| YOUR TASK |
Examine the entries and show every line in which the word "violence" is found.

::: DATASET ENTRIES

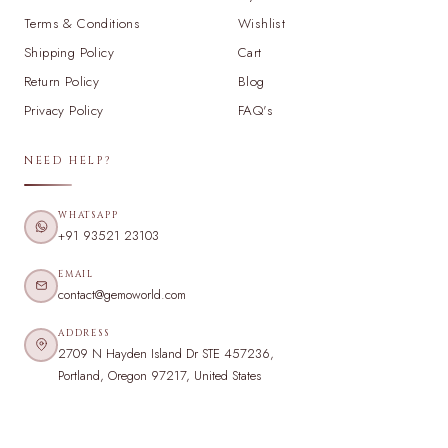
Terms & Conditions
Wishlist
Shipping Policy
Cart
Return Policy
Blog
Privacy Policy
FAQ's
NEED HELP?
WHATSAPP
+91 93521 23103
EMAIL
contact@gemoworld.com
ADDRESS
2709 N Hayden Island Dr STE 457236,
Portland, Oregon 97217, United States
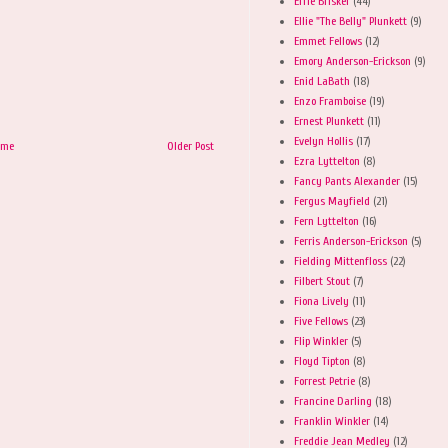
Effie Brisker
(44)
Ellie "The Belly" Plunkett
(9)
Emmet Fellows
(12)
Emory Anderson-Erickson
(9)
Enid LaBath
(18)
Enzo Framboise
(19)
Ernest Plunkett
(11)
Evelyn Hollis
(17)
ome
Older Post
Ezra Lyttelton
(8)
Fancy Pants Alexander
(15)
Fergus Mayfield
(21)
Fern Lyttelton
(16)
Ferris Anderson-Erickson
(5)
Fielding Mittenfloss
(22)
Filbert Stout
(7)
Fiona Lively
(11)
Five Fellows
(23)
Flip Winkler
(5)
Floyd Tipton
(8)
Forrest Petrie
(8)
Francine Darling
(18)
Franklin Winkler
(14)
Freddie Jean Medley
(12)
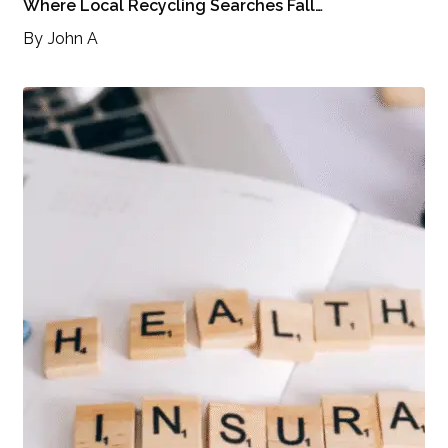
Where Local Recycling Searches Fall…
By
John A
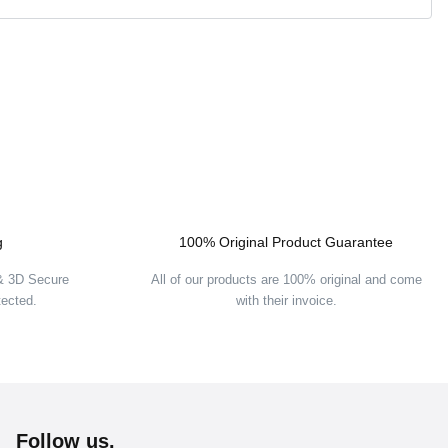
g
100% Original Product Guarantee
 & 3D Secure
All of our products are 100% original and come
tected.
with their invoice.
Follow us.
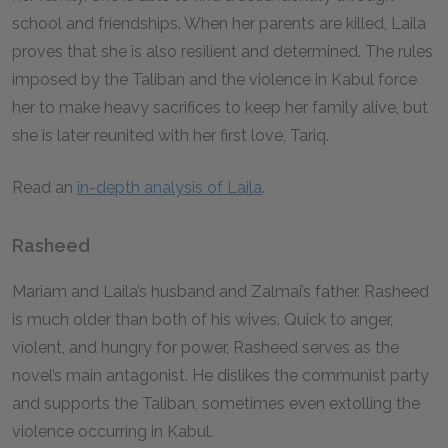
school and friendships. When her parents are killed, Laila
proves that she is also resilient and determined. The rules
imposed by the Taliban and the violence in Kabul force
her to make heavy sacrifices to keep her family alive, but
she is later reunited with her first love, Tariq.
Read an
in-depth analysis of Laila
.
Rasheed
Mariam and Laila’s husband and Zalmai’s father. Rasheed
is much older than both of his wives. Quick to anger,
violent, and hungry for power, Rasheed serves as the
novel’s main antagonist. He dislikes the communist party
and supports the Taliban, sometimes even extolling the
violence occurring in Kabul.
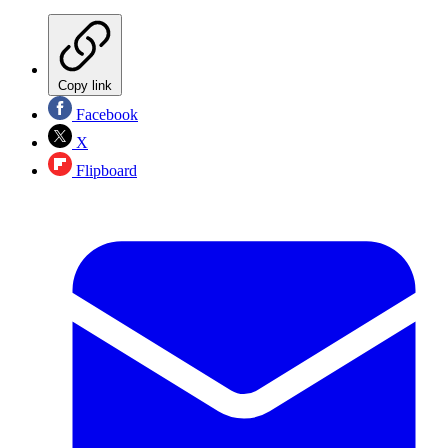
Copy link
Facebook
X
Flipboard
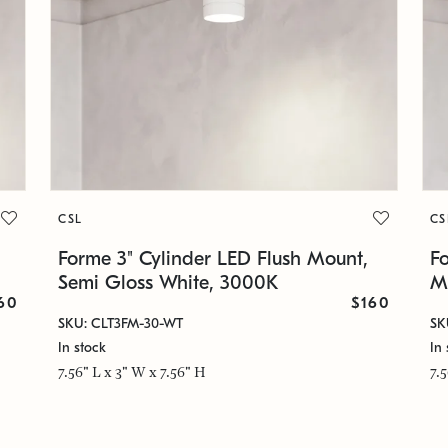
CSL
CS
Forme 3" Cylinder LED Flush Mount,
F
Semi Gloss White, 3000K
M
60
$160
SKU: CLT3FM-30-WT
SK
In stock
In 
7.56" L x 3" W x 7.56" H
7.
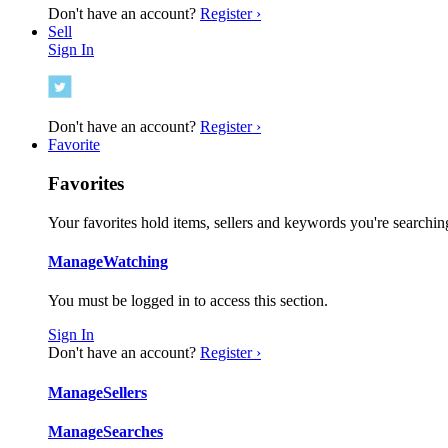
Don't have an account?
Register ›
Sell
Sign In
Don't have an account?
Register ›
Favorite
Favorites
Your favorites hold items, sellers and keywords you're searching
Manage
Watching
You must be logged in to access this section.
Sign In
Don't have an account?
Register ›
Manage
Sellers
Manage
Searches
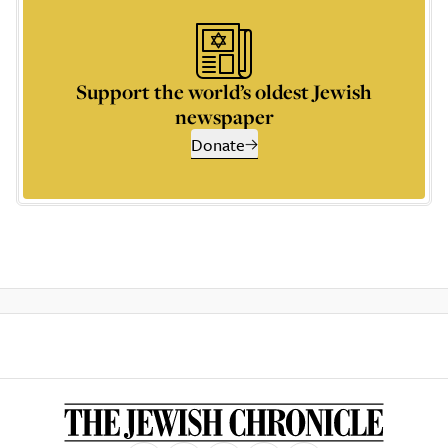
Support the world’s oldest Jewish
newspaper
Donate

::::::

| REPLY |
imposed by the Taliban and the violence in Kabul force
violence occurring in Kabul.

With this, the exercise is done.